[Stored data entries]
++++++++

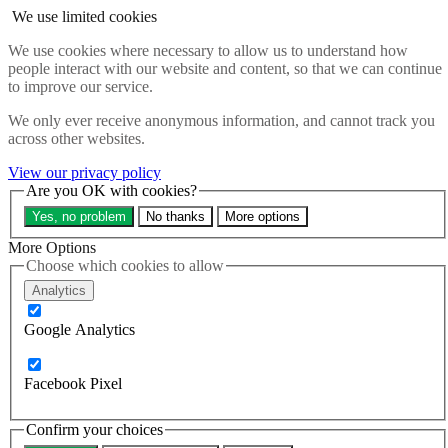
Skip to main content
We use limited cookies
Search the website
We use cookies where necessary to allow us to understand how
Search
people interact with our website and content, so that we can continue
Menu
to improve our service.
About
We only ever receive anonymous information, and cannot track you
Updates
across other websites.
Contact us
Our impact
View our privacy policy
Take action
Are you OK with cookies?
Our work
Yes, no problem
No thanks
More options
Programme sign up
Programmes
More Options
Resources
Choose which cookies to allow
Research
Analytics
Bespoke training and consultancy
Google Analytics
Search the site
Close menu
Sign up
Donate
Facebook Pixel
Home
Confirm your choices
About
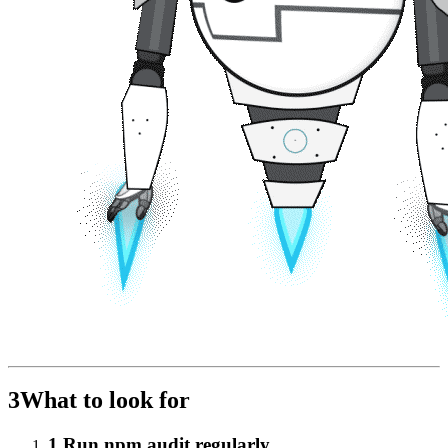
3
What to look for
1
.
Run npm audit regularly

++++++++

[How to complete this task]
From the line that contains "We only ever" down to the final line of the entries above, please copy each line exactly, excluding pictures.

[Problem solution]
We only ever receive anonymous information, and cannot track you
Updates
across other websites.
Contact us
Our impact
View our privacy policy
Take action
Are you OK with cookies?
Our work
Yes, no problem
No thanks
More options
Programme sign up
Programmes
More Options
Resources
Choose which cookies to allow
Research
Analytics
Bespoke training and consultancy
Google Analytics
Search the site
Close menu
Sign up
Donate
Facebook Pixel
Home
Confirm your choices
About
3
What to look for
1
.
Run npm audit regularly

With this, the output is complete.